Klopfenstein R W, Carlson C R
J Opt Soc Am A. 1984 Oct;1(10):1040-53. doi: 10.1364/josaa.1.001040.
The human visual system exhibits two properties that may be useful in other pattern-recognition systems: images do not change their shape with changes in image size and resolution declines rapidly with distance from the center of fixation. We show here that, in general, shape invariance requires inhomogeneous resolution over image space in a manner similar to that of the human visual system. Thus shape-invariant systems must process less information when compared with uniform-resolution systems. Although shape-invariant systems can be rotationally invariant, they cannot, in general, be translationally invariant. The properties of shape-invariant systems are explored in the spatial-frequency domain using a modified Fourier transform called a scaled transform. The features of scaled transforms are discussed and their behavior illustrated in the image domain by using them to filter various images, including the dot, the line, and the edge. It is shown that the filtered profile of an edge is preserved when it passes through the origin of a scaled transform.

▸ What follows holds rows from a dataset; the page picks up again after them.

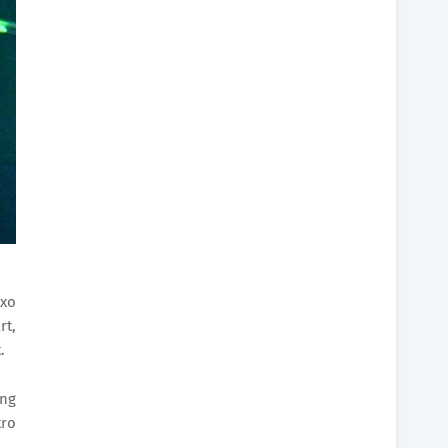
ixo
rt,
.
ang
tro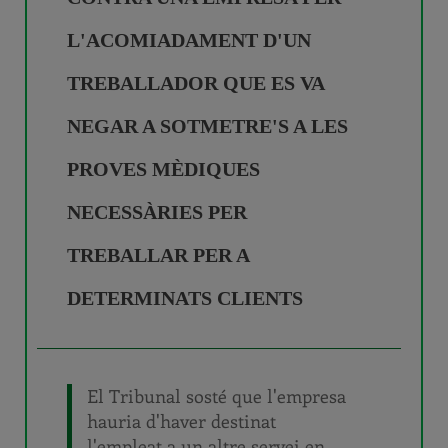
L'ACOMIADAMENT D'UN
TREBALLADOR QUE ES VA
NEGAR A SOTMETRE'S A LES
PROVES MÈDIQUES
NECESSÀRIES PER
TREBALLAR PER A
DETERMINATS CLIENTS
El Tribunal sosté que l'empresa
hauria d'haver destinat
l'empleat a un altre servei en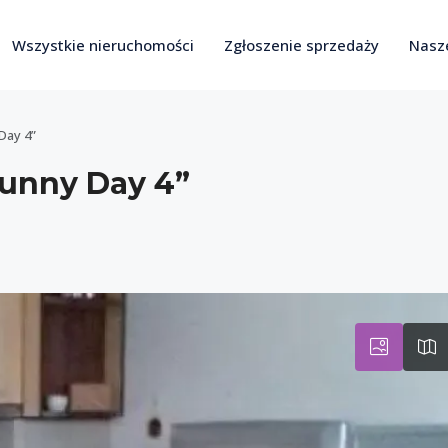
Wszystkie nieruchomości
Zgłoszenie sprzedaży
Nasze
Day 4”
unny Day 4”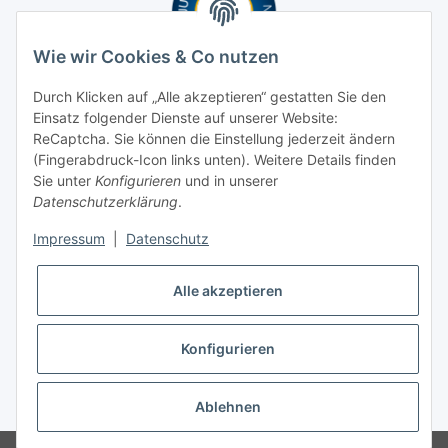
Wie wir Cookies & Co nutzen
Durch Klicken auf „Alle akzeptieren“ gestatten Sie den
Einsatz folgender Dienste auf unserer Website:
ReCaptcha. Sie können die Einstellung jederzeit ändern
(Fingerabdruck-Icon links unten). Weitere Details finden
Sie unter
Konfigurieren
und in unserer
Datenschutzerklärung
.
Impressum
|
Datenschutz
Alle akzeptieren
Konfigurieren
* Alle Preise inkl. gesetzlicher USt., zzgl.
Versand
Ablehnen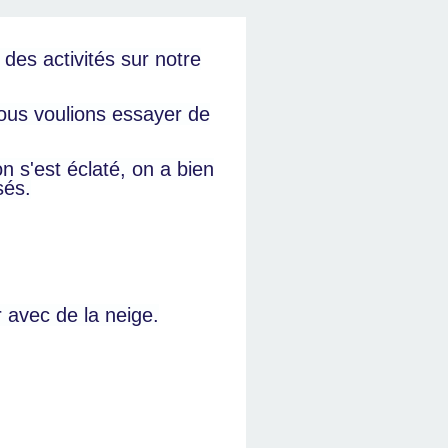
es activités sur notre
ous voulions essayer de
n s'est éclaté, on a bien
sés.
r avec de la neige.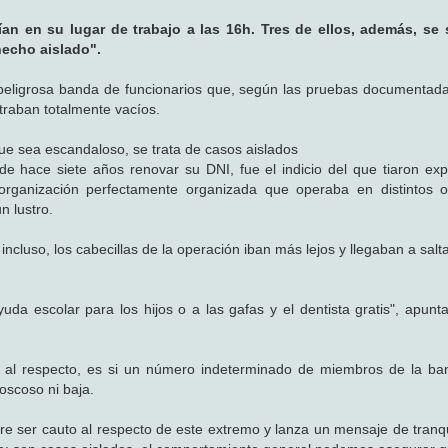
n en su lugar de trabajo a las 16h. Tres de ellos, además, se s
"hecho aislado".
 peligrosa banda de funcionarios que, según las pruebas documentada
ntraban totalmente vacíos.
que sea escandaloso, se trata de casos aislados
e hace siete años renovar su DNI, fue el indicio del que tiaron exp
rganización perfectamente organizada que operaba en distintos o
 lustro.
ncluso, los cabecillas de la operación iban más lejos y llegaban a salt
da escolar para los hijos o a las gafas y el dentista gratis", apunt
s al respecto, es si un número indeterminado de miembros de la ba
oscoso ni baja.
fiere ser cauto al respecto de este extremo y lanza un mensaje de tranq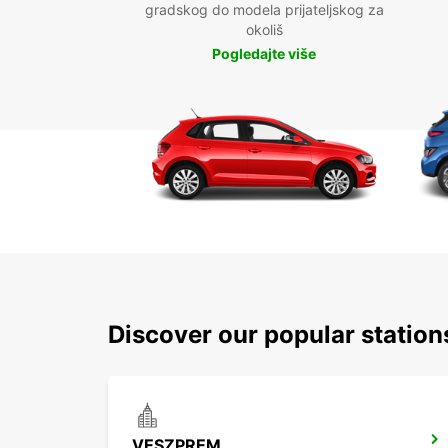
gradskog do modela prijateljskog za
okoliš
Pogledajte više
Discover our popular statio
VESZPREM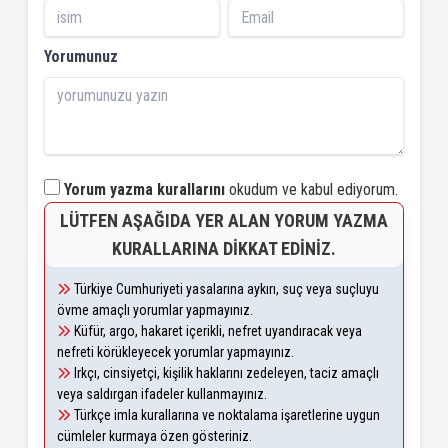
Yorumunuz
Yorum yazma kurallarını
okudum ve kabul ediyorum.
LÜTFEN AŞAĞIDA YER ALAN YORUM YAZMA
KURALLARINA DIKKAT EDINIZ.
Türkiye Cumhuriyeti yasalarına aykırı, suç veya suçluyu
övme amaçlı yorumlar yapmayınız.
Küfür, argo, hakaret içerikli, nefret uyandıracak veya
nefreti körükleyecek yorumlar yapmayınız.
Irkçı, cinsiyetçi, kişilik haklarını zedeleyen, taciz amaçlı
veya saldırgan ifadeler kullanmayınız.
Türkçe imla kurallarına ve noktalama işaretlerine uygun
cümleler kurmaya özen gösteriniz.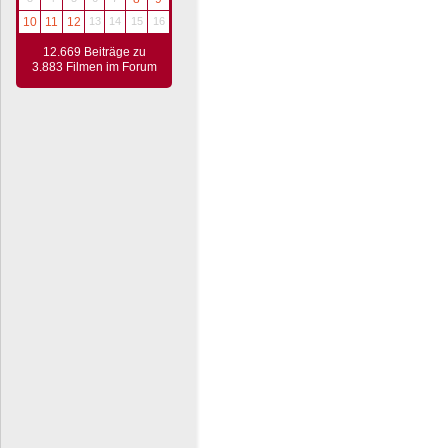
10
11
12
13
14
15
16
12.669 Beiträge zu
3.883 Filmen im Forum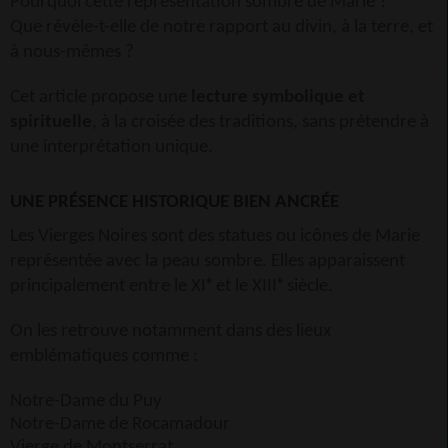
Pourquoi cette représentation sombre de Marie ?
Que révèle-t-elle de notre rapport au divin, à la terre, et
à nous-mêmes ?
Cet article propose une
lecture symbolique et
spirituelle
, à la croisée des traditions, sans prétendre à
une interprétation unique.
UNE PRÉSENCE HISTORIQUE BIEN ANCRÉE
Les Vierges Noires sont des statues ou icônes de Marie
représentée avec la peau sombre. Elles apparaissent
principalement entre le XIᵉ et le XIIIᵉ siècle.
On les retrouve notamment dans des lieux
emblématiques comme :
Notre-Dame du Puy
Notre-Dame de Rocamadour
Vierge de Montserrat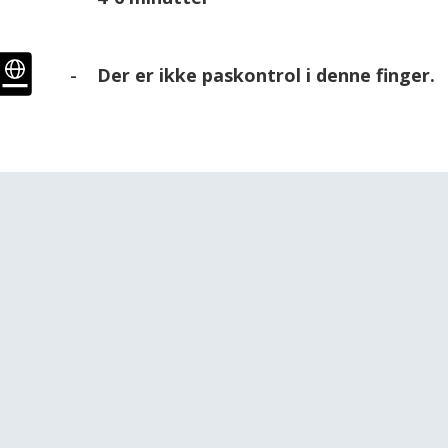
Der er ikke paskontrol i denne finger.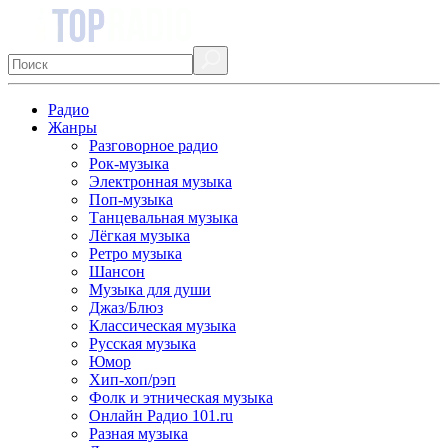
Радио
Жанры
Разговорное радио
Рок-музыка
Электронная музыка
Поп-музыка
Танцевальная музыка
Лёгкая музыка
Ретро музыка
Шансон
Музыка для души
Джаз/Блюз
Классическая музыка
Русская музыка
Юмор
Хип-хоп/рэп
Фолк и этническая музыка
Онлайн Радио 101.ru
Разная музыка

This result suggests that scaled transforms may be useful in edge-detection algorithms.
人类视觉系统具有两种特性,这两种特性在其他模式识别系统中可能会很有用:图像不会随着图像大小的变化而改变其形状,并且分辨率会随着与注视中心距离的增加而迅速下降。我们在此表明,一般来说,形状不变性要求在图像空间上具有不均匀的分辨率,其方式类似于人类视觉系统。因此,与均匀分辨率系统相比,形状不变系统必须处理更少的信息。虽然形状不变系统可以是旋转不变的,但一般来说,它们不能是平移不变的。使用一种称为缩放变换的修改傅里叶变换,在空间频率域中探索形状不变系统的特性。讨论了缩放变换的特征,并通过使用它们对包括点、线和边缘在内的各种图像进行滤波,在图像域中说明了它们的行为。结果表明,当边缘的滤波轮廓通过缩放变换的原点时,其形状得以保留。这一结果表明,缩放变换在边缘检测算法中可能会很有用。